Using the entries below, show all lines with the string "voie".

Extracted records
■ ■ ■

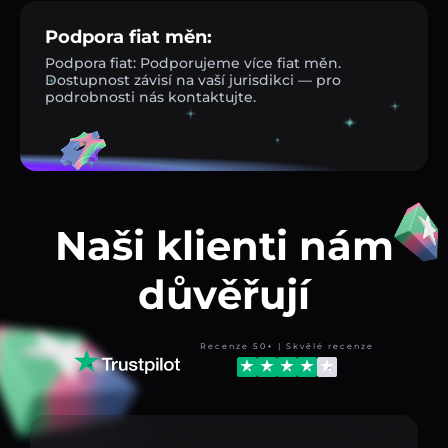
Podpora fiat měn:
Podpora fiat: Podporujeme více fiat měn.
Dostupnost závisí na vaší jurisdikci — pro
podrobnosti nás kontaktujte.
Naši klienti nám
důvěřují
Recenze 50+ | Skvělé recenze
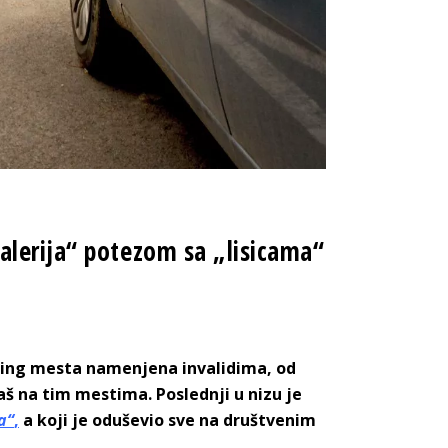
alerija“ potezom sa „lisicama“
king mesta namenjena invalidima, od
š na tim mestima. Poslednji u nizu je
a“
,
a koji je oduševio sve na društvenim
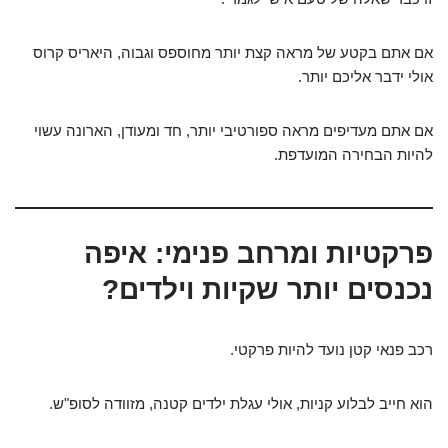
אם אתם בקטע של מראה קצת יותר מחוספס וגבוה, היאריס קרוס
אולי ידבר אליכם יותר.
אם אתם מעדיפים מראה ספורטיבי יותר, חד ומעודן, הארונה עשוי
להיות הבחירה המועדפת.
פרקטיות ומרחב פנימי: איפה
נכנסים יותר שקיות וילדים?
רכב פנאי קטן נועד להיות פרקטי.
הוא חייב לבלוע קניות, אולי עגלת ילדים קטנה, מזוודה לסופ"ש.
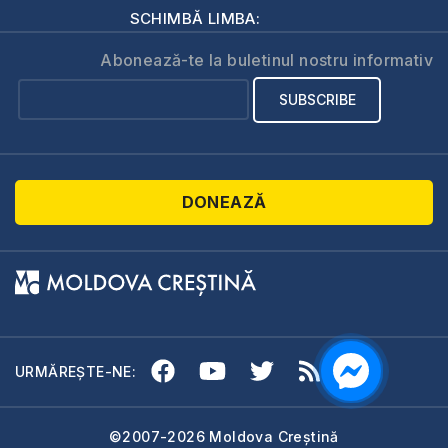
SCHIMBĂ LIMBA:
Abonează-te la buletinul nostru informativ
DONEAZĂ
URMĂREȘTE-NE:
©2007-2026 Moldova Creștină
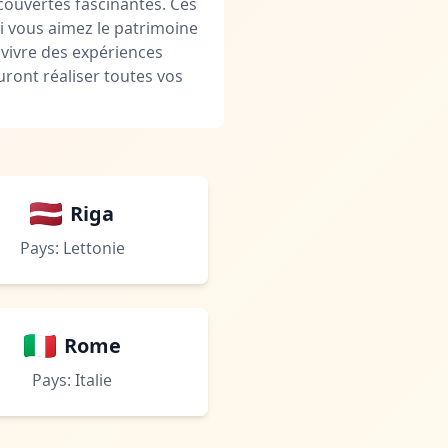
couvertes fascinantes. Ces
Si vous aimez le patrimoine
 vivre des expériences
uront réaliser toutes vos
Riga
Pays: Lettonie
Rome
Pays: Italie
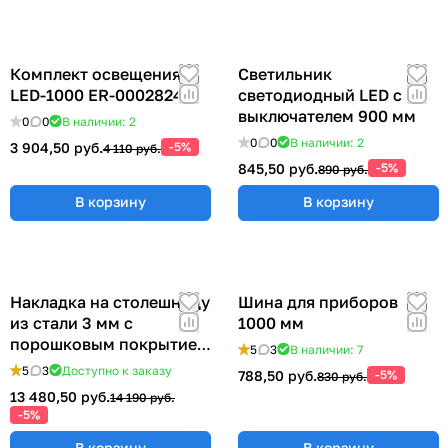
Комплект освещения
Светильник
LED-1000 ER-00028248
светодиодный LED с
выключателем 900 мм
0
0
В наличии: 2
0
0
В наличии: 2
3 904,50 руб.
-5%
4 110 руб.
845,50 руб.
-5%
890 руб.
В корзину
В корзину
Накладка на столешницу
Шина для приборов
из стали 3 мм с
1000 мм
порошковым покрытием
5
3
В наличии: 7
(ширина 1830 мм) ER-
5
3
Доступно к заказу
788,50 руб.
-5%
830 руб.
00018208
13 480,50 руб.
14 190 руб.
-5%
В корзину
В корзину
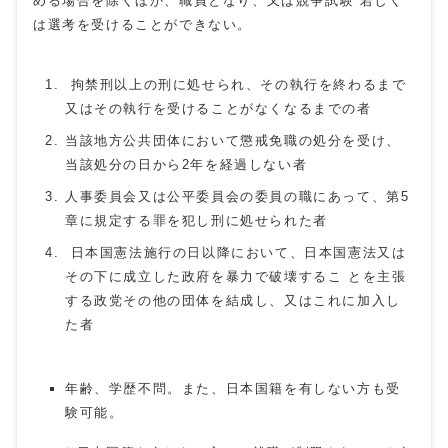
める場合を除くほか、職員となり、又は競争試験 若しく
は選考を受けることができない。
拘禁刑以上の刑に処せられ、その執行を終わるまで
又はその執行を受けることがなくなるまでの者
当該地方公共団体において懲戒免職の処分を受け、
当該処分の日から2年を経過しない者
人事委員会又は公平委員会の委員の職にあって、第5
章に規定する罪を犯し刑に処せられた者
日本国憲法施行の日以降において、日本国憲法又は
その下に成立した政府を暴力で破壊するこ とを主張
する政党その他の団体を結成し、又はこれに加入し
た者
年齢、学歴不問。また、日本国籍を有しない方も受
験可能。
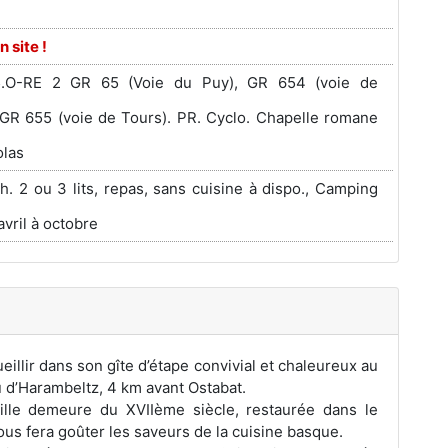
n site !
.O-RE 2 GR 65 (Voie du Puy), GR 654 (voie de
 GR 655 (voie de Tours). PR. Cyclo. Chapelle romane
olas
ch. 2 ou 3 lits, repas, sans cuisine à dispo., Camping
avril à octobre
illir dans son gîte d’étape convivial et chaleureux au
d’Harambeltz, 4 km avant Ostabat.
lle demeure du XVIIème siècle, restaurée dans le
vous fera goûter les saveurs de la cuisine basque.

■ ■ ■

### Result of the exercise
.O-RE 2 GR 65 (Voie du Puy), GR 654 (voie de
 GR 655 (voie de Tours). PR. Cyclo. Chapelle romane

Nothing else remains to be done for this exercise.